Extracted page text data:
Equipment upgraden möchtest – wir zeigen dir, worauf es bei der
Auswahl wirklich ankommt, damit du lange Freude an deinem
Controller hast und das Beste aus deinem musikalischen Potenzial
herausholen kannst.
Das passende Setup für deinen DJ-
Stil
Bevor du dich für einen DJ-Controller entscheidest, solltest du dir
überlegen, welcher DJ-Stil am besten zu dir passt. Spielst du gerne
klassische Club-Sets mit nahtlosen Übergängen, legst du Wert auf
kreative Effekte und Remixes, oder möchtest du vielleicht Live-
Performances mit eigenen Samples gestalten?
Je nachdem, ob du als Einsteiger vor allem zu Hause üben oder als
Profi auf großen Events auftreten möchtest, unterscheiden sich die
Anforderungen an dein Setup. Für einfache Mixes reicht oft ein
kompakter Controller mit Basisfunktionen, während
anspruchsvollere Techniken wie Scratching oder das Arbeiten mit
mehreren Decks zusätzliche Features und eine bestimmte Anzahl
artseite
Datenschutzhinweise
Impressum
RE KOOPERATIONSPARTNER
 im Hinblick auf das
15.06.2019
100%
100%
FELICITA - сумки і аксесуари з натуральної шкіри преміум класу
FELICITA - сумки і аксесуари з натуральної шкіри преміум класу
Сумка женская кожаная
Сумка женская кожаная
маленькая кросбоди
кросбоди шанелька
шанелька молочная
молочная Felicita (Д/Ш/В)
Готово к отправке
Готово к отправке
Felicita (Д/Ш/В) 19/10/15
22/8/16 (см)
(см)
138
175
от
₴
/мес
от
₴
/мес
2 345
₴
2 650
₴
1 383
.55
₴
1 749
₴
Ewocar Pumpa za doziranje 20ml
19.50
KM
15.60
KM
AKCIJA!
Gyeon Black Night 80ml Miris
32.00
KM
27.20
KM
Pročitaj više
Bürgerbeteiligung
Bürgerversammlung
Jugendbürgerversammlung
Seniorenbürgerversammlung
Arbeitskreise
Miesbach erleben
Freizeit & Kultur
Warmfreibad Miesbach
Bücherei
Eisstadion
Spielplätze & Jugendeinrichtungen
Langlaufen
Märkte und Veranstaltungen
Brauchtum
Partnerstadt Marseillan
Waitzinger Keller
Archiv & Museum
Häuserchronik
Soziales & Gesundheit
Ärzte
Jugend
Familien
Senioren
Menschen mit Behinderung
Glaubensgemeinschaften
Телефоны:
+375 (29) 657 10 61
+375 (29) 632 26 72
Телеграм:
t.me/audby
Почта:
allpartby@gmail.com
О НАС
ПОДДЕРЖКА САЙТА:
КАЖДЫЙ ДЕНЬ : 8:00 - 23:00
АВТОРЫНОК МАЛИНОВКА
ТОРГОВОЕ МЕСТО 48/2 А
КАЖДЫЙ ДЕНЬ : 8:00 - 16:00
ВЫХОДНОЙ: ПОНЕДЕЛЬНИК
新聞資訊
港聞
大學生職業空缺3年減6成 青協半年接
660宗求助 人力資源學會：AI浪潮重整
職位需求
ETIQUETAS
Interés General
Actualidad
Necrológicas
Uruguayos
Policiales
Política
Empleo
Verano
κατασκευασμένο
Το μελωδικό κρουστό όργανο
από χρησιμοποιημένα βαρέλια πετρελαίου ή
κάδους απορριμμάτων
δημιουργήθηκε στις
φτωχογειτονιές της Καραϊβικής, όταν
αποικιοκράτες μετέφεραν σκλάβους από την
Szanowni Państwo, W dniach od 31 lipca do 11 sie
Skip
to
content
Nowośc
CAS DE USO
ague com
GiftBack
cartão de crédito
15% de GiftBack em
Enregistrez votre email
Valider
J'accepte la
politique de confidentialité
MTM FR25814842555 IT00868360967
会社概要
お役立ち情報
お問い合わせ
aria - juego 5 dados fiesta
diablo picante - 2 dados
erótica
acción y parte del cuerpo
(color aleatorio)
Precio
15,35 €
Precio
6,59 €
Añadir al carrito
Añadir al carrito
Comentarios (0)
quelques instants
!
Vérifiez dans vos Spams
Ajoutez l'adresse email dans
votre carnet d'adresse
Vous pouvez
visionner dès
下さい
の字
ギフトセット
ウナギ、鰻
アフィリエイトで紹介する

Exercise instructions:
Exactly as given, repeat each line above.

Task response:
Equipment upgraden möchtest – wir zeigen dir, worauf es bei der
Auswahl wirklich ankommt, damit du lange Freude an deinem
Controller hast und das Beste aus deinem musikalischen Potenzial
herausholen kannst.
Das passende Setup für deinen DJ-
Stil
Bevor du dich für einen DJ-Controller entscheidest, solltest du dir
überlegen, welcher DJ-Stil am besten zu dir passt. Spielst du gerne
klassische Club-Sets mit nahtlosen Übergängen, legst du Wert auf
kreative Effekte und Remixes, oder möchtest du vielleicht Live-
Performances mit eigenen Samples gestalten?
Je nachdem, ob du als Einsteiger vor allem zu Hause üben oder als
Profi auf großen Events auftreten möchtest, unterscheiden sich die
Anforderungen an dein Setup. Für einfache Mixes reicht oft ein
kompakter Controller mit Basisfunktionen, während
anspruchsvollere Techniken wie Scratching oder das Arbeiten mit
mehreren Decks zusätzliche Features und eine bestimmte Anzahl
artseite
Datenschutzhinweise
Impressum
RE KOOPERATIONSPARTNER
 im Hinblick auf das
15.06.2019
100%
100%
FELICITA - сумки і аксесуари з натуральної шкіри преміум класу
FELICITA - сумки і аксесуари з натуральної шкіри преміум класу
Сумка женская кожаная
Сумка женская кожаная
маленькая кросбоди
кросбоди шанелька
шанелька молочная
молочная Felicita (Д/Ш/В)
Готово к отправке
Готово к отправке
Felicita (Д/Ш/В) 19/10/15
22/8/16 (см)
(см)
138
175
от
₴
/мес
от
₴
/мес
2 345
₴
2 650
₴
1 383
.55
₴
1 749
₴
Ewocar Pumpa za doziranje 20ml
19.50
KM
15.60
KM
AKCIJA!
Gyeon Black Night 80ml Miris
32.00
KM
27.20
KM
Pročitaj više
Bürgerbeteiligung
Bürgerversammlung
Jugendbürgerversammlung
Seniorenbürgerversammlung
Arbeitskreise
Miesbach erleben
Freizeit & Kultur
Warmfreibad Miesbach
Bücherei
Eisstadion
Spielplätze & Jugendeinrichtungen
Langlaufen
Märkte und Veranstaltungen
Brauchtum
Partnerstadt Marseillan
Waitzinger Keller
Archiv & Museum
Häuserchronik
Soziales & Gesundheit
Ärzte
Jugend
Familien
Senioren
Menschen mit Behinderung
Glaubensgemeinschaften
Телефоны:
+375 (29) 657 10 61
+375 (29) 632 26 72
Телеграм:
t.me/audby
Почта:
allpartby@gmail.com
О НАС
ПОДДЕРЖКА САЙТА:
КАЖДЫЙ ДЕНЬ : 8:00 - 23:00
АВТОРЫНОК МАЛИНОВКА
ТОРГОВОЕ МЕСТО 48/2 А
КАЖДЫЙ ДЕНЬ : 8:00 - 16:00
ВЫХОДНОЙ: ПОНЕДЕЛЬНИК
新聞資訊
港聞
大學生職業空缺3年減6成 青協半年接
660宗求助 人力資源學會：AI浪潮重整
職位需求
ETIQUETAS
Interés General
Actualidad
Necrológicas
Uruguayos
Policiales
Política
Empleo
Verano
κατασκευασμένο
Το μελωδικό κρουστό όργανο
από χρησιμοποιημένα βαρέλια πετρελαίου ή
κάδους απορριμμάτων
δημιουργήθηκε στις
φτωχογειτονιές της Καραϊβικής, όταν
αποικιοκράτες μετέφεραν σκλάβους από την
Szanowni Państwo, W dniach od 31 lipca do 11 sie
Skip
to
content
Nowośc
CAS DE USO
ague com
GiftBack
cartão de crédito
15% de GiftBack em
Enregistrez votre email
Valider
J'accepte la
politique de confidentialité
MTM FR25814842555 IT00868360967
会社概要
お役立ち情報
お問い合わせ
aria - juego 5 dados fiesta
diablo picante - 2 dados
erótica
acción y parte del cuerpo
(color aleatorio)
Precio
15,35 €
Precio
6,59 €
Añadir al carrito
Añadir al carrito
Comentarios (0)
quelques instants
!
Vérifiez dans vos Spams
Ajoutez l'adresse email dans
votre carnet d'adresse
Vous pouvez
visionner dès
下さい
の字
ギフトセット
ウナギ、鰻
アフィリエイトで紹介する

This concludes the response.